They say timing is everything, and if so then there is one particular group of cultural warriors who have hit pay-dirt.
Yes, cheeky iconoclasts Laibach roll into the UK this month (not literally, thankfully) to promote their new album 'Spectre' just as 6,000 (and rising) Russian paramilitaries are occupying parts of the Ukraine. For a band that broke out of the Yugoslavian cultural system only years before the Balkans exploded in a series of brutal wars it must seem that their most satirically bleak predictions have come to pass.
It is hard to recall a more precipitous tour by a major artist. Killing Joke toured the UK during the 1991 Gulf War, which was an irony delicious enough in itself for Jaz Coleman, but other than that it is very rare indeed for a band's music and context to synchronise so well.

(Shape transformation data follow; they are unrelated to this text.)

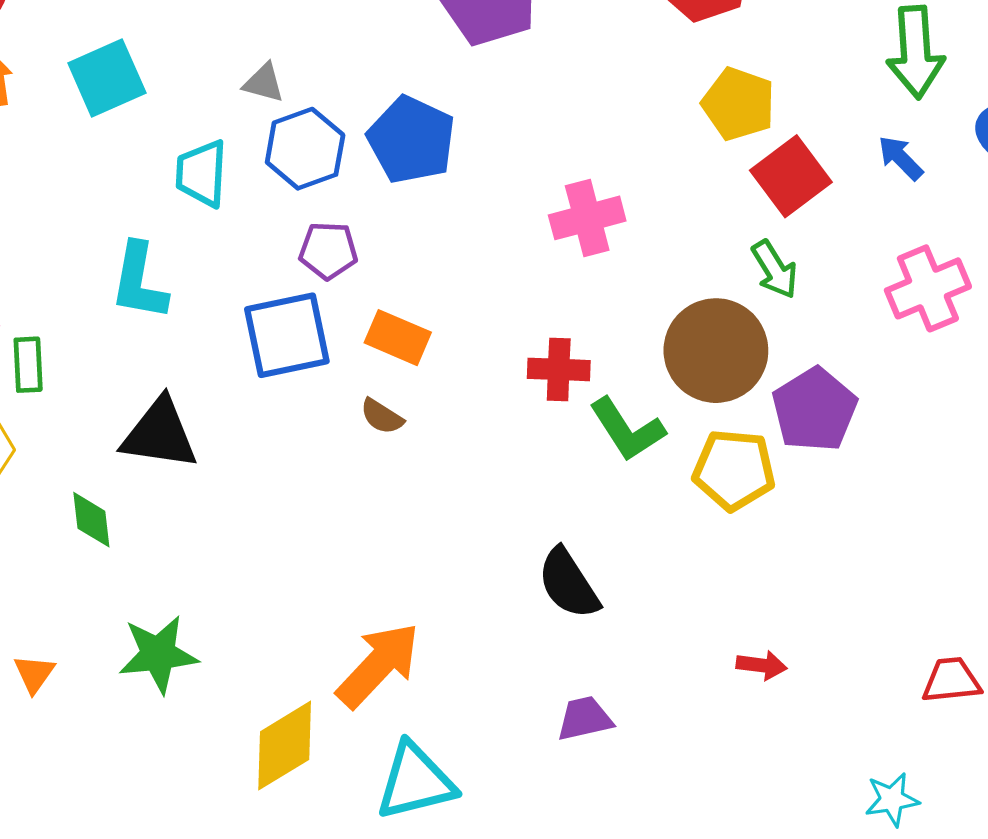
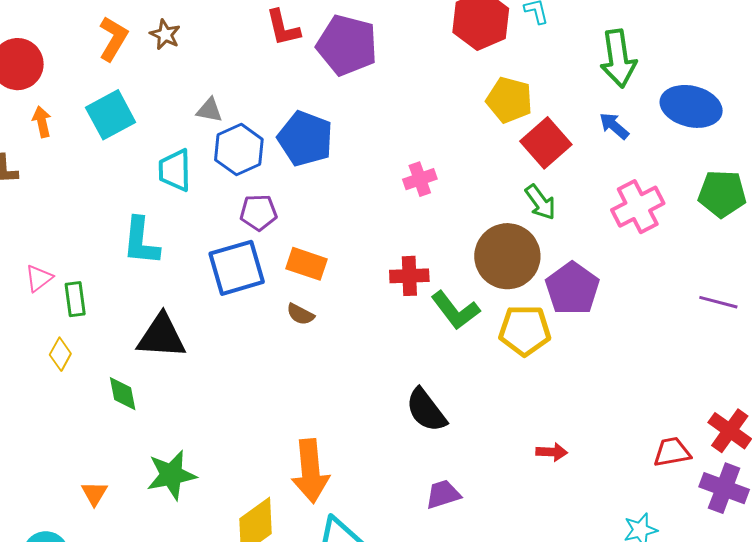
pink cross: (587, 218) -> (420, 179), size x0.7
orange arrow: (378, 665) -> (310, 471), turned 136

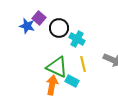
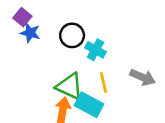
purple square: (39, 18) -> (22, 17), moved
cyan rectangle: (72, 81) -> (89, 105), size x1.5

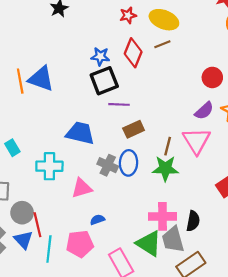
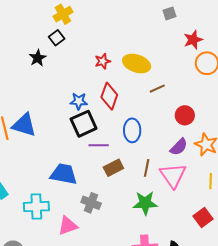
brown line: (162, 44) -> (157, 89), moved
brown line: (168, 146) -> (147, 168), moved
blue ellipse: (129, 163) -> (132, 130), moved

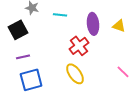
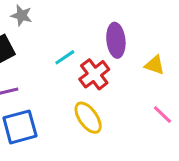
cyan line: (60, 15) -> (65, 57), moved, turned -40
yellow triangle: (119, 26) -> (155, 65), moved

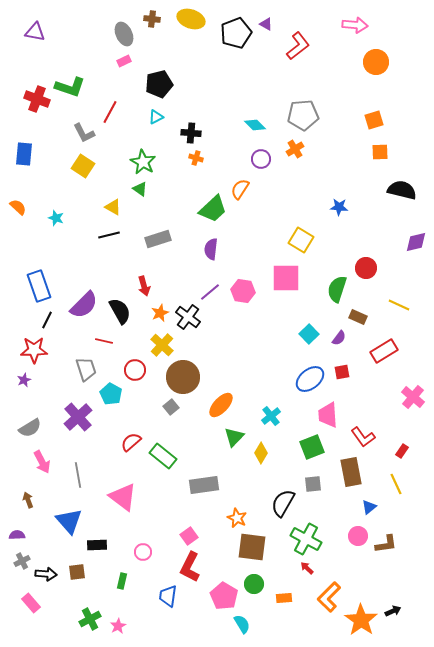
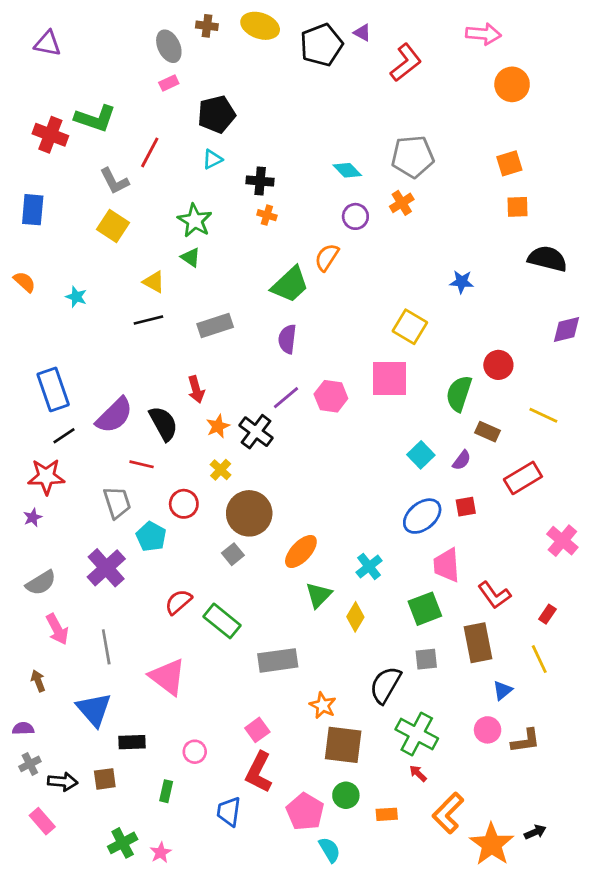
black line: (47, 320) -> (64, 436), turned 30
yellow cross: (162, 345) -> (221, 470), size x0.7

So we could forgive them if they laughed the laugh of men & women vindicated. It is hard to believe that their epoch-defining album 'N.A.T.O', which was released in the midst of the Balkan wars, is twenty years old. In the intervening years we all slowly grew to forget the age of land grabs, annexations and European conflict, whilst all the while the Slovenian troupe constantly reminded us that these intractable problems had not gone away.
The 'end of history', the 'war on terror' and 'the hour of Europe' all seem a very long way away now, so perhaps we should all have been paying more attention. Laibach cast a deliciously cynical eye over art, ideologies, nations and structures and told us how dangerous and futile they all were. However, they also pointed out that these things are more durable than the cocky post-modernists of the Blair-Bush years suggested. Now we have a conflict in Europe seemingly devoid of any ideology at all, and the cherished linchpins of modern European security (NATO and the EU) are flailing in the face of a rather retro Russian offensive. All so very 1968, darling, but with 24/7 rolling news coverage and a social media soundtrack to boot (or is that jackboot?)
So we have the sight and sound of an industrial rock act that are formed over 30 years ago actually becoming more relevant with age. It's hard to tell if Laibach are more & more reflecting the times or if the times are more & more reflecting Laibach. Watching the news it almost looks like a giant art installation about the nature of war and the media - but if the combatants get to the stage of blasting rock music at each other a la General Noriega in Panama then don't be surprised if the soundtrack is 'W.A.T' rather than ZZ Top.
Nobody knows where the situation in the Crimea is going, but we do know that these cultural eclipses don't happen very often. So cherish these moments and get down to London on the 12th March to see them...before things get really interesting.